KANSAS CITY, Mo. — Leonard “Raheem” Taylor answered the phone exuberantly on Monday from a prison in eastern Missouri.

The 58-year-old is scheduled to be executed Tuesday. But he said he remains hopeful.

“I know I got a lot of people supporting me,” he said.

That includes his family, legal team and others who support his innocence claims or are opposed to the death penalty.

“If Allah sees fit and he gives me reprieve and allows it to pass me,” Taylor a devout Muslim, said, then he can “go ahead on and show my innocence in court.”

Taylor has maintained he is innocent since he was charged in a quadruple homicide and sentenced to death in 2008. He says he was halfway across the country when his girlfriend Angela Rowe and her three young children were fatally shot at their home near St. Louis.

Their bodies were discovered Dec. 3, 2004.

Surveillance video shows Taylor boarded a Southwest flight from St. Louis to Southern California a week before, on Nov. 26, 2004.

Initially, investigators said the victims had been killed up to a few days before they were discovered.

But during the trial, St. Louis County Medical Examiner Phillip Burch told jurors that the temperature in the house had been in the 50s, which led to the estimated time of death changing. The murders could have taken place two to three weeks before the bodies were discovered — when Taylor would still have been in town.

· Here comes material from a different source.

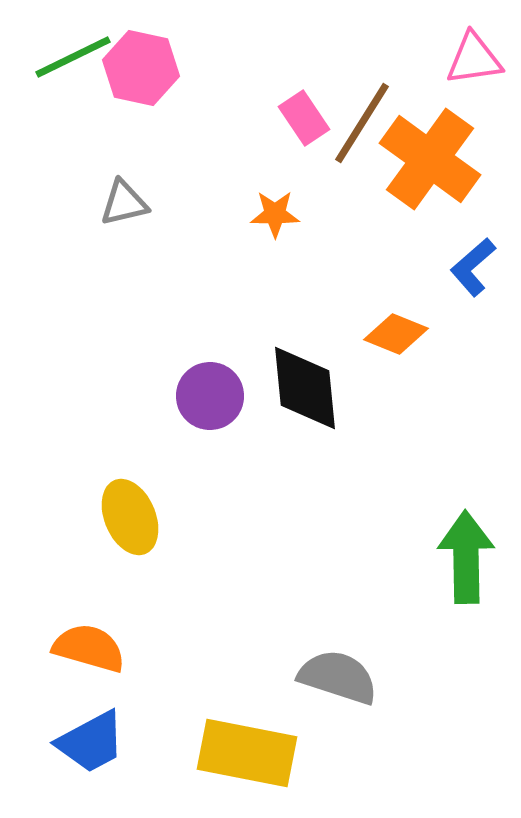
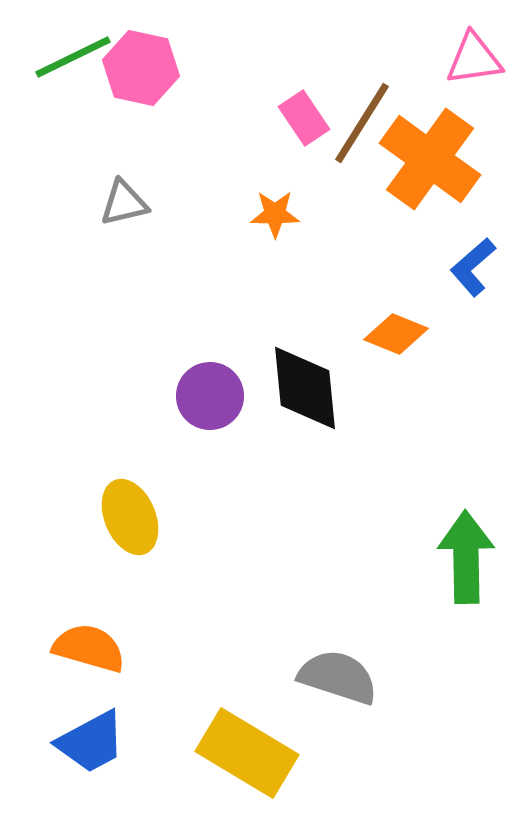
yellow rectangle: rotated 20 degrees clockwise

On Jan. 25, forensic pathologist Jane Turner cast doubt on Burch’s finding, saying there was evidence of rigor mortis when the victims were discovered. That would not last more than a week after death even with the cold temperature in the house, according to Turner. Other postmortem changes that would occur a week or more after death were not present.

Based on Turner’s findings, Taylor would have been thousands of miles away on the West Coast when the murders took place.

In court documents filed in opposition to a stay of execution, Missouri Attorney General Andrew Bailey’s office argued that competing expert testimony was not enough to prove innocence.

On Saturday, Taylor was transferred from Potosi Correctional Center to Eastern Reception, Diagnostic and Correctional Center, in Bonne Terre, where executions take place.

The death warrant goes into effect at 6 p.m. Central time Tuesday.

“If it’s just my time for going on home — from Allah we come, to Allah we return,” Taylor said. “If that’s what it is, I accept that without any anger, without any frustration, without any hatred or anything like that. One thing you will not do, you will not break my spirit.”

Multiple efforts to delay the execution are ongoing.

Taylor’s attorneys have filed a petition with the Missouri Supreme Court to halt the execution. They have also sent a clemency petition to Gov. Mike Parson’s office.

The Midwest Innocence Project has asked Parson to convene a board of inquiry to investigate Taylor’s innocence claims.

Missourians for Alternatives to the Death Penalty has been advocating on Taylor’s behalf and U.S. Rep. Cori Bush has called on the execution to be stopped.